It is that time of the year. The time to think of all the ways the ways we can change-improve. One thing I know is that as a Lupus patient I need all the help I can get and this year I intend on making positive changes not just out of vanity but for my own health and my family’s well being.
- Delegate: This year I intend on delegating some of my many chores and responsibilities to my very capable husband and kids. I have always taken on too many things on my own then I am running around screaming like a crazy person when no one helps! I started already: I made my husband in charge of hanging up both his and my son’s clothes. Done! One less thing for me to do and one less thing to worry about.
- Set up a Support System: I have started this already by joining two wonderful Lupus support groups online, but I need to expand this support system to people in my community. I want to start a Lupus Support Group in my area. The closest one is half an hour away and I never go. We need to help each other in ways our families can’t-through complete understanding.
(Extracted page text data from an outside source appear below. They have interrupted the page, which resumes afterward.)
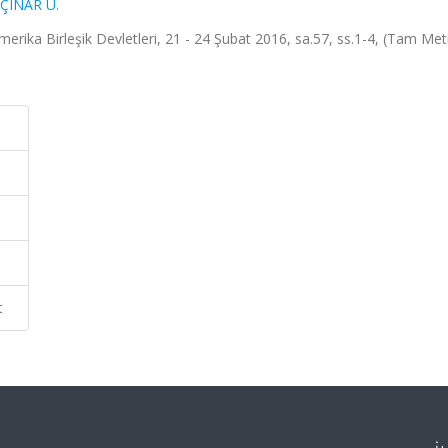
ÇINAR U.
ika Birleşik Devletleri, 21 - 24 Şubat 2016, sa.57, ss.1-4, (Tam Met
t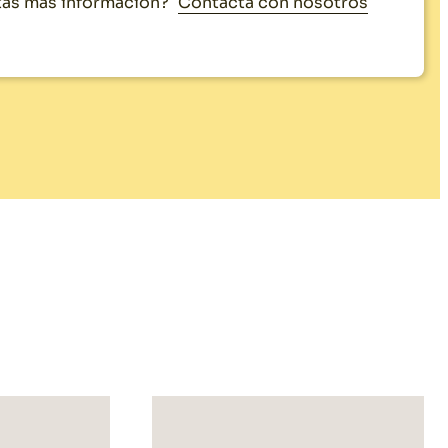
Contacta con nosotros
as más información?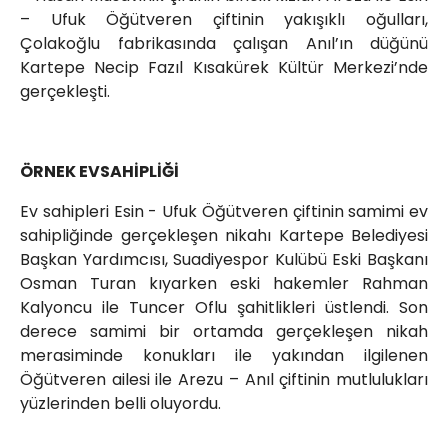
– Ufuk Öğütveren çiftinin yakışıklı oğulları,
Çolakoğlu fabrikasında çalışan Anıl’ın düğünü
Kartepe Necip Fazıl Kısakürek Kültür Merkezi’nde
gerçekleşti.
ÖRNEK EVSAHİPLİĞİ
Ev sahipleri Esin - Ufuk Öğütveren çiftinin samimi ev
sahipliğinde gerçekleşen nikahı Kartepe Belediyesi
Başkan Yardımcısı, Suadiyespor Kulübü Eski Başkanı
Osman Turan kıyarken eski hakemler Rahman
Kalyoncu ile Tuncer Oflu şahitlikleri üstlendi. Son
derece samimi bir ortamda gerçekleşen nikah
merasiminde konukları ile yakından ilgilenen
Öğütveren ailesi ile Arezu – Anıl çiftinin mutlulukları
yüzlerinden belli oluyordu.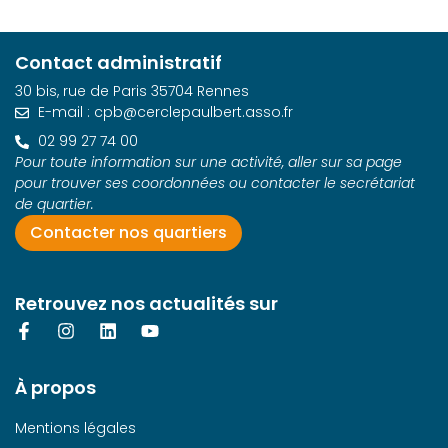
n
e
z
Contact administratif
u
30 bis, rue de Paris 35704 Rennes
n
E-mail : cpb@cerclepaulbert.asso.fr
e
02 99 27 74 00
d
Pour toute information sur une activité, aller sur sa page
a
pour trouver ses coordonnées ou contacter le secrétariat
t
de quartier.
e
Contacter nos quartiers
.
Retrouvez nos actualités sur
À propos
Mentions légales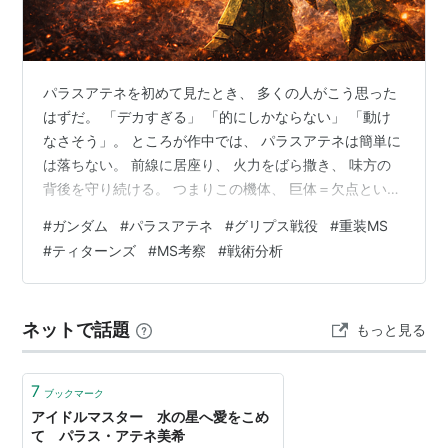
パラスアテネを初めて見たとき、 多くの人がこう思った
はずだ。 「デカすぎる」 「的にしかならない」 「動け
なさそう」。 ところが作中では、 パラスアテネは簡単に
は落ちない。 前線に居座り、 火力をばら撒き、 味方の
背後を守り続ける。 つまりこの機体、 巨体＝欠点という
常識を 最初から無視して設計されている。 ではなぜ、
#
ガンダム
#
パラスアテネ
#
グリプス戦役
#
重装MS
あのサイズが戦場で 最適解になり得たのか。 本記事で
#
ティターンズ
#
MS考察
#
戦術分析
は、 「設計思想、武装、戦術、運用」 の4点から、 パラ
スアテネの 巨体が合理的だった理由を 徹底的に解き明か
す。 ◆第1章：パラスアテネとは何者か？「デカいだ
ネットで話題
もっと見る
け」で終わらないMS パラスアテネは、 グリプス戦役後
期に 投入さ…
7
ブックマーク
アイドルマスター 水の星へ愛をこめ
て パラス・アテネ美希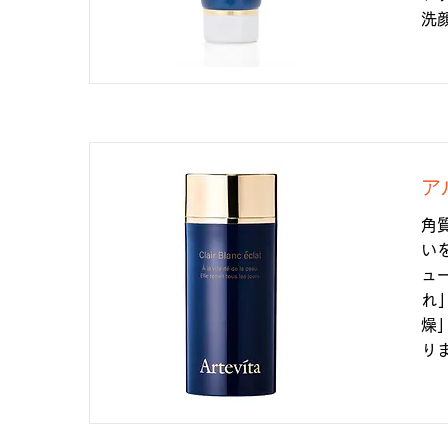
洗
ア
角
い
ュ
れ
燥
り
- Be Active: Okay so I have gained over twenty pounds this past year and I am not going to stress about it anymore. I have tried to start exercise programs to lose weight but as anyone with Lupus knows, sometimes it doesn’t matter how much you want to go out and exercise if your body refuses to cooperate. So, I am going to just be active every day in some way: either walking around the block or doing some yoga poses-something each day even if it is for just 10 minutes. Both walking and yoga will help with the stress also, so it’s a win-win!
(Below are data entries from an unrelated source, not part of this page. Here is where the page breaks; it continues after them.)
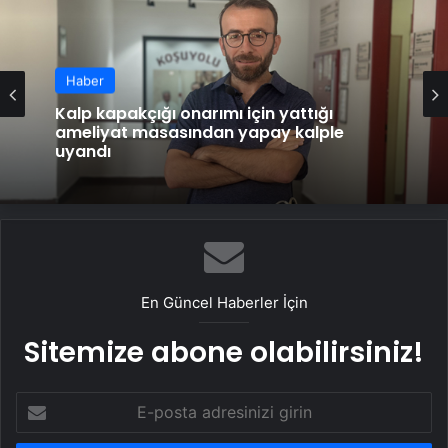
Haber
Kalp kapakçığı onarımı için yattığı
ameliyat masasından yapay kalple
uyandı
En Güncel Haberler İçin
Sitemize abone olabilirsiniz!
E-
posta
adresinizi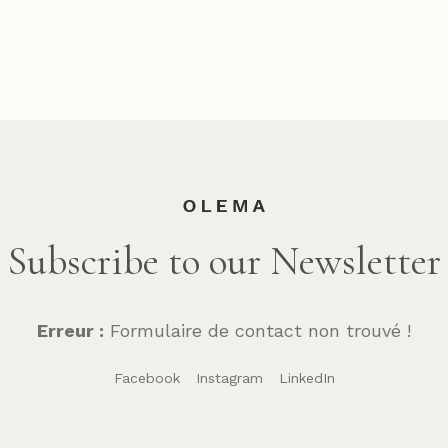
Subscribe to our Newsletter
Erreur :
Formulaire de contact non trouvé !
Facebook
Instagram
LinkedIn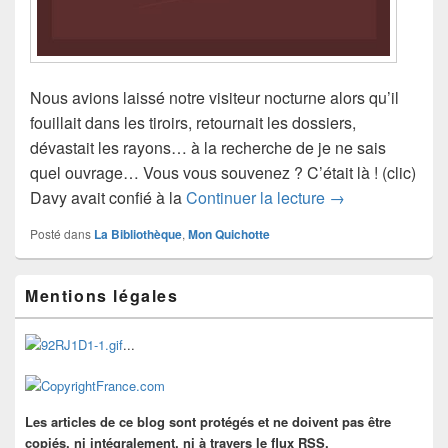
Nous avions laissé notre visiteur nocturne alors qu’il
fouillait dans les tiroirs, retournait les dossiers,
dévastait les rayons… à la recherche de je ne sais
quel ouvrage… Vous vous souvenez ? C’était là ! (clic)
On a perdu don Q
Davy avait confié à la
Continuer la lecture
→
Posté dans
La Bibliothèque
,
Mon Quichotte
Zone
Mentions légales
principale
de
widget
...
pour
la
barre
latérale
Les articles de ce blog sont protégés et ne doivent pas être
copiés, ni intégralement, ni à travers le flux RSS.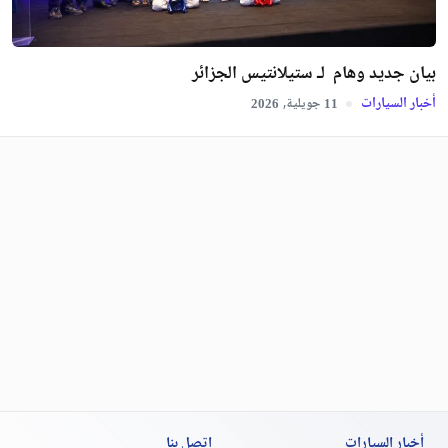
بيان جديد وهام لـ ستيلانتيس الجزائر
أخبار السيارات
جويلية,
2026
11
أخبار السيارات
اتصل بنا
- Be My Own Advocate: Ever since I was diagnosed with Lupus it has been like my family secret that everyone knows but no one wants to discuss. Most people know nothing about it: either they think I am dying or they feel like it’s no big deal. So, this year I plan on working on spreading Lupus Awareness with my friends and family. I want to participate in a Lupus walk. I want to voice my concerns with my doctor instead of just going along with what he says because I am tired of feeling terrible all the time, so I am going to take the wheel and help myself.
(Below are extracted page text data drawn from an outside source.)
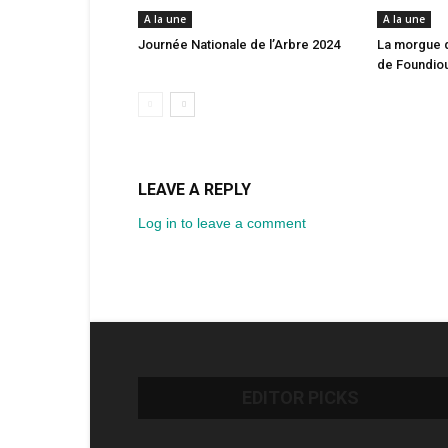
A la une
A la une
Journée Nationale de l’Arbre 2024
La morgue 
de Foundio
LEAVE A REPLY
Log in to leave a comment
EDITOR PICKS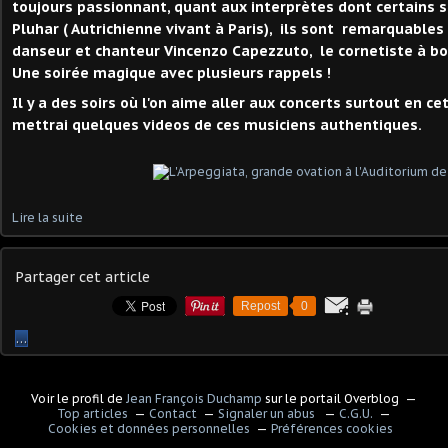
toujours passionnant, quant aux interprètes dont certains so
Pluhar ( Autrichienne vivant à Paris), ils sont remarquables
danseur et chanteur Vincenzo Capezzuto, le cornetiste à b
Une soirée magique avec plusieurs rappels !
Il y a des soirs où l'on aime aller aux concerts surtout en ce
mettrai quelques videos de ces musiciens authentiques.
Lire la suite
Partager cet article
Repost
0
…
Voir le profil de
Jean François Duchamp
sur le portail Overblog
Top articles
Contact
Signaler un abus
C.G.U.
Cookies et données personnelles
Préférences cookies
- Be Happy!: Okay so that seems so stupid to say that I am going to work on being happy, but with all the things that could go wrong with this illness I need to focus on what is important: me and my family. From now on, I am not going to care what anyone else wants or expects from me. I am only going to do things that make me happy. This is not out of selfishness; you wouldn’t believe how stressed I get over letting down people at work or making others happy instead of focusing on what is really important to me. So I am done with stressing and living MY life.